Aggression is influenced by several factors, including: genetic predisposition, early experience, maturation, sex, age, size, hormonal status, physiological state and external stimuli. Behaviorists use a classification system based on patterns of behavior and the circumstances in which they occur. This is done to determine the dog’s motivation and the cause of the behavior. The classification is as follows:
- Dominance-related aggression is one of the most common types of canine aggression that behaviorists treat. The aggressive acts are directed toward one or several family members or other household pets. Dogs are pack animals, and they relate to humans as members of their own species and pack members.
- Territorial aggression is directed toward approaching animals or people outside of the pack in defense of a dog’s area (home, room or yard), owner or fellow pack member.
- Inter-male aggression between adult males usually involves territorial or dominance disputes. Inter-female aggression occurs most frequently between adult females living in the same household.
- Predatory aggression is directed toward anything that the dog considers prey, usually other species, but sometimes any quick-moving stimulus, like a car or bike.
- Pain-induced aggression is caused by a person or animal that causes pain. It often occurs when a person attempts to touch a painful area or when injections are given.
- Fear-induced aggression occurs when people or animals approach a fearful dog. This is common when the dog cannot escape, and is sometimes seen when an owner uses severe punishment. Active, unpredictable children may also stimulate this type of aggression.
- Maternal aggression is directed toward anyone that approaches a bitch with puppies or in false pregnancy.
- Redirected aggression occurs when a dog that is aggressively motivated redirects the aggression from the source to another. For example, a dog that is barking at the door may redirect his aggression onto an owner that is pulling him back. Dominant dogs often redirect onto subordinates.

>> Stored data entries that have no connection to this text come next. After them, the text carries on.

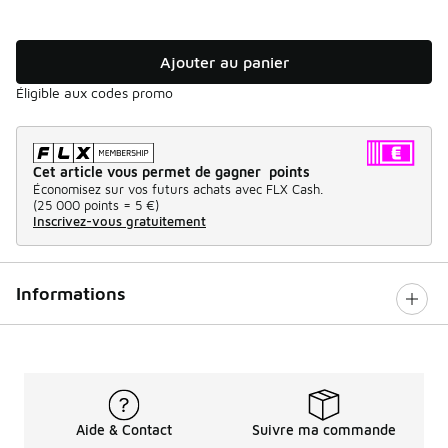
Ajouter au panier
Éligible aux codes promo
Cet article vous permet de gagner points
Économisez sur vos futurs achats avec FLX Cash.
(
25 000 points =
5 €
)
Inscrivez-vous gratuitement
Informations
Aide & Contact
Suivre ma commande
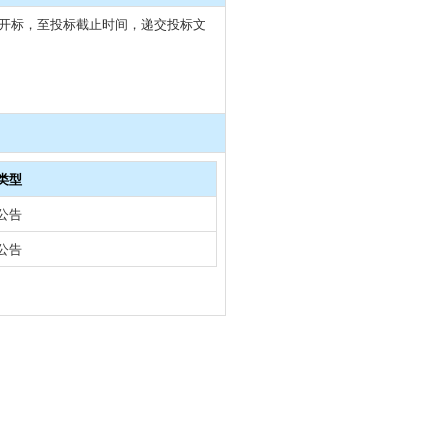
组织开标，至投标截止时间，递交投标文
类型
公告
公告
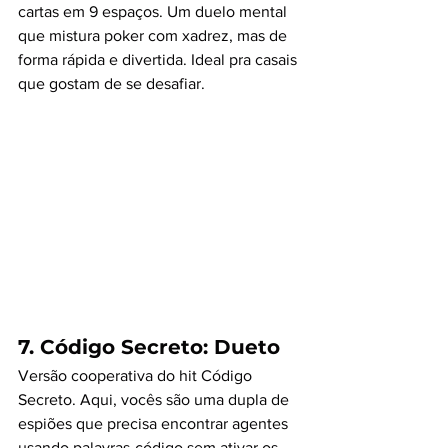
cartas em 9 espaços. Um duelo mental 
que mistura poker com xadrez, mas de 
forma rápida e divertida. Ideal pra casais 
que gostam de se desafiar.
7. 
Código Secreto: Dueto
Versão cooperativa do hit Código 
Secreto. Aqui, vocês são uma dupla de 
espiões que precisa encontrar agentes 
usando palavras-código sem ativar os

Treating aggressive behavior may involve a combination of behavior modification techniques (habituation, counterconditioning and desensitization), drug therapy, surgery (such as neutering/spaying), avoidance and management (such as leash or head halter). Each case is unique, and the success of treatment varies depending on the diagnosis and in accord with your capability, motivation and schedule.
Even with successful treatment, however, there is no guarantee that the aggressive behavior won’t return. In most cases, the frequency and severity of aggressive behavior can be reduced but the aggressive behavior cannot be eliminated completely. The best that may be hoped for is to reduce the probability of aggression. You must weigh the risks of keeping an aggressive dog against the benefits.

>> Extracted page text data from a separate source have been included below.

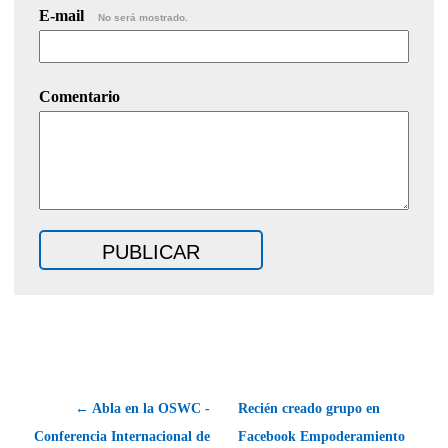
E-mail
No será mostrado.
Comentario
← Abla en la OSWC -
Recién creado grupo en
Conferencia Internacional de
Facebook Empoderamiento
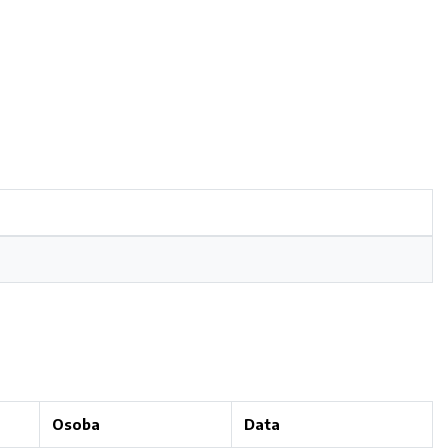
Osoba
Data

If your dog is unpredictable, consider using a comfortable basket-style muzzle until you can get professional help. Until you receive professional help, avoid all interactions that trigger your dog’s aggression. Do not attempt physical punishment. This can increase the intensity of your dog’s aggression and may result in serious injury. Avoiding problems may involve:
- Keeping your dog confined in a separate room when visitors or children are present
- Housing or feeding your dogs separately if they are fighting with each other
- Removing objects like bones or rawhides that your dog may be guarding
Do not allow children to have unsupervised access to your dog. Children should be taught to avoid interacting with dogs that are eating, chewing on a bone, or resting. They should not be allowed to tease or hurt dogs.
Keep your dog on a leash at all times. In the home, you may want to attach a thin nylon leash on a buckle collar, which your dog can drag comfortably. This will give you safer control over him. Indoor leashes can be attached to head collars for even greater control. If your dogs are fighting, do not get in the middle. Interrupt the aggression using water, a loud noise, blanket or spray.